Bigger Electric

It’s interesting to me that the same people who seem to be outraged by the supposed chokehold applied by “Big Oil” to the prostrate American consumer are silent about its replacement: Bigger Electricity.

Their silence about this is proof to me that their outrage over Big Oil was feigned.

It’s difficult to conceive anything more centralized and consolidated and more “big” than the grid. There are just a few regional ones (Texas comes to mind), which are controlled by a handful of state-permitted utilities that will have and already have the ability to meter the power we’re permitted to have and the power to charge us what they determine to be a “fair” price for it.

That price is adjustable at their whim and can be turned on, turned off, or turned down.

When demand becomes too high, the utilities can (and do) decrease supply. Or raise the cost, which achieves the same result.

There is no (as in zero) free market for electricity.

It is a wholly state-corporate partnership–the actual thing these keeners accused Big Oil.

With electricity, you get what’s provided, according to the terms and conditions of the single-source provider (the utility which serves your area), and you pay whatever it says you will pay. There is no option to pay less.

You can stop patronizing the Exxon station down the road in favor of Speedway a couple of blocks farther down the same road if you don’t like the pricing or service.

There is competition. There are alternatives.

You cannot seek better/cheaper electricity service. You are plugged in like Neo within his Matrix, without alternatives.

Big Electricity is much more amenable to centralization than Big Oil, for several physical reasons. Chief among them is that the mechanism of distribution is necessarily centralized.

A utility plant generates electricity, which is then transmitted via a network of cables and substations to each individual user (residential and commercial). Everyone is connected to the same source of generating capacity, over which you have no control and no alternative.

In many areas, you don’t even have the option to disconnect from the grid. Local building codes require you to keep a meter hooked up, which keeps their hooks in you.

Gasoline and diesel are refined at centralized facilities, too, but their distribution is decentralized. Tanker trucks bring the energy to wherever there is demand at a price the market will bear.

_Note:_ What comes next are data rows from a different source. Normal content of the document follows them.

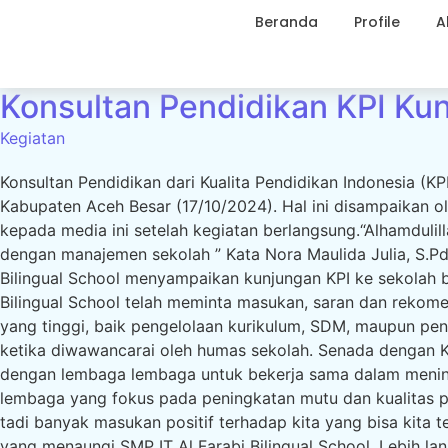
Beranda
Profile
A
Konsultan Pendidikan KPI K
Kegiatan
Konsultan Pendidikan dari Kualita Pendidikan Indonesia (
Kabupaten Aceh Besar (17/10/2024). Hal ini disampaikan o
kepada media ini setelah kegiatan berlangsung.“Alhamdulill
dengan manajemen sekolah ” Kata Nora Maulida Julia, S.Pd
Bilingual School menyampaikan kunjungan KPI ke sekolah b
Bilingual School telah meminta masukan, saran dan rekome
yang tinggi, baik pengelolaan kurikulum, SDM, maupun penge
ketika diwawancarai oleh humas sekolah. Senada dengan K
dengan lembaga lembaga untuk bekerja sama dalam meningk
lembaga yang fokus pada peningkatan mutu dan kualitas pen
tadi banyak masukan positif terhadap kita yang bisa kita
yang menaungi SMP IT Al Farabi Bilingual School. Lebih l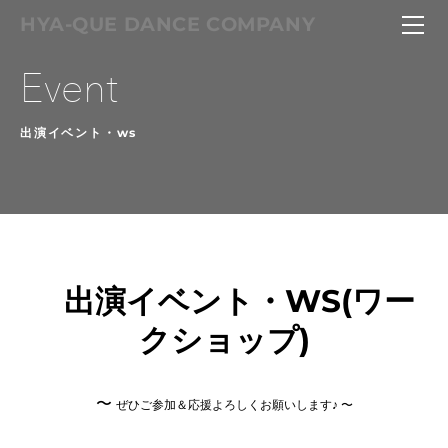
HOME
HYA-QUE DANCE COMPANY
HYA-QUE
Hya-Queとは
サービス
ダンスレッスン
作品・メンバー
bordmembers
お問い合せ
Hya-Que
リズム・音楽性 レッスン
Hya-Que プロデュース
サルサコース
振付製作
Omambo Japan Proj
レギュラーコース
企画・イベント
出演イベント・WS(ワー
クショップ)
〜
ぜひご参加＆応援よろしくお願いします♪ 〜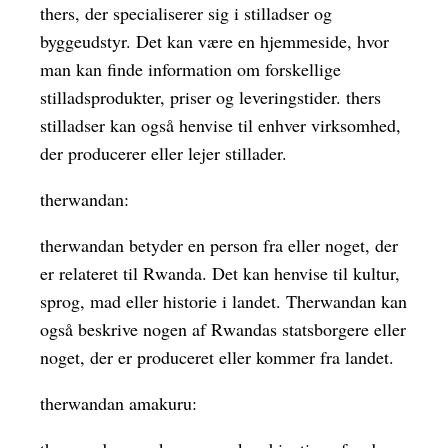
thers, der specialiserer sig i stilladser og
byggeudstyr. Det kan være en hjemmeside, hvor
man kan finde information om forskellige
stilladsprodukter, priser og leveringstider. thers
stilladser kan også henvise til enhver virksomhed,
der producerer eller lejer stillader.
therwandan:
therwandan betyder en person fra eller noget, der
er relateret til Rwanda. Det kan henvise til kultur,
sprog, mad eller historie i landet. Therwandan kan
også beskrive nogen af ​​Rwandas statsborgere eller
noget, der er produceret eller kommer fra landet.
therwandan amakuru: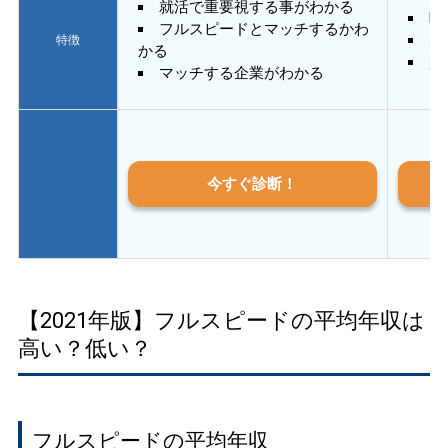
就活で重要視する事がわかる
E
フルスピードとマッチするかわ
あ
特徴
かる
質
マッチする企業がわかる
今すぐ診断！
【2021年版】フルスピードの平均年収は
高い？低い？
フルスピードの平均年収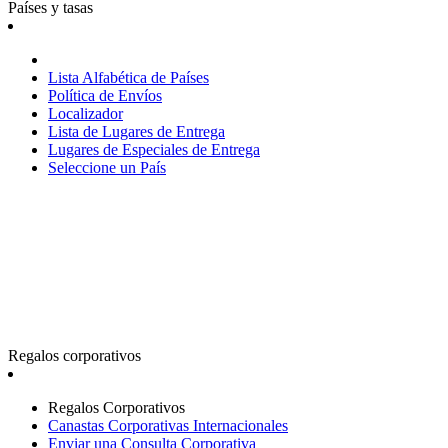
Países y tasas
Lista Alfabética de Países
Política de Envíos
Localizador
Lista de Lugares de Entrega
Lugares de Especiales de Entrega
Seleccione un País
Regalos corporativos
Regalos Corporativos
Canastas Corporativas Internacionales
Enviar una Consulta Corporativa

You do not have to buy gas or diesel from one provider, as you do electricity. There is a choice and competition, which imposes some restraint on what each distributor/retailer can charge, and an impetus to provide the energy for less rather than more than the other place.

Gas is also physical and fungible in a way that electricity isn’t. Once you buy a tank of gas, it’s yours in the same way that the car, itself, is yours.

Electricity can be stored like gas but in a less fungible way. You cannot easily pour the kilowatt-hour equivalent of five gallons of gas from a jug in your shed to your discharged electric car, which cannot be recharged right now because the utility company decided to meter down the account due to peak demand.

But what about solar energy at my house? Will I be able to charge my electric car that way and be free of the control grid?

Electric cars require voltages (think of this in terms of pressure) comparable to the water pressure needed to keep the water flowing in a whole neighborhood of homes, which requires large diameter piping from the water source to handle the necessary volume of water.

A solar array capable of generating the kind of voltage necessary to keep an EV charged up, let alone “fast” charged up, could easily require a personal investment in infrastructure comparable to the cost of the EV, itself.

And even then, it’s only physically feasible if you have the necessary square footage to spread out your array to catch the necessary rays. Apartment-dwellers will not have this option, even assuming they had the dollars. Most single-family subdivision homes haven’t got the necessary real estate to catch sufficient rays, either.

That means most people will be tied to Big Electric, and to Big Government, which controls Big Electric.

With Big Electric, there are no alternatives. In places like Russia and China where energy distribution is a state-run enterprise, you get exactly what you’re told you’ll pay for, if you even get that.

Eric Peters lives in Virginia and enjoys driving cars and motorcycles. In the past, Eric worked as a car journalist for many prominent mainstream media outlets. Currently, he focuses his time writing auto history books, reviewing cars, and blogging about cars+ for his website EricPetersAutos.com.

Editor’s Note: The opinions expressed in this article are those of the author.